* HOW TO COMPLETE THIS TASK:
An exact copy of the listing is what is needed here; write it out in full.

**** SUPPLIED RECORDS

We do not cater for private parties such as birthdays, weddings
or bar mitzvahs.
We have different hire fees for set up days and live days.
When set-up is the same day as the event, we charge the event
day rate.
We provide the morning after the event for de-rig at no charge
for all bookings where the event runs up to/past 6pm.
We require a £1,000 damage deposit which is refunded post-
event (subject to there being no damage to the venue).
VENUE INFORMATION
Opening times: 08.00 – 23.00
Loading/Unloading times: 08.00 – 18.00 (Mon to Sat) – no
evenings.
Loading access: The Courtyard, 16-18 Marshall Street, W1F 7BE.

********

* RESULT FOR THIS EXERCISE:
We do not cater for private parties such as birthdays, weddings
or bar mitzvahs.
We have different hire fees for set up days and live days.
When set-up is the same day as the event, we charge the event
day rate.
We provide the morning after the event for de-rig at no charge
for all bookings where the event runs up to/past 6pm.
We require a £1,000 damage deposit which is refunded post-
event (subject to there being no damage to the venue).
VENUE INFORMATION
Opening times: 08.00 – 23.00
Loading/Unloading times: 08.00 – 18.00 (Mon to Sat) – no
evenings.
Loading access: The Courtyard, 16-18 Marshall Street, W1F 7BE.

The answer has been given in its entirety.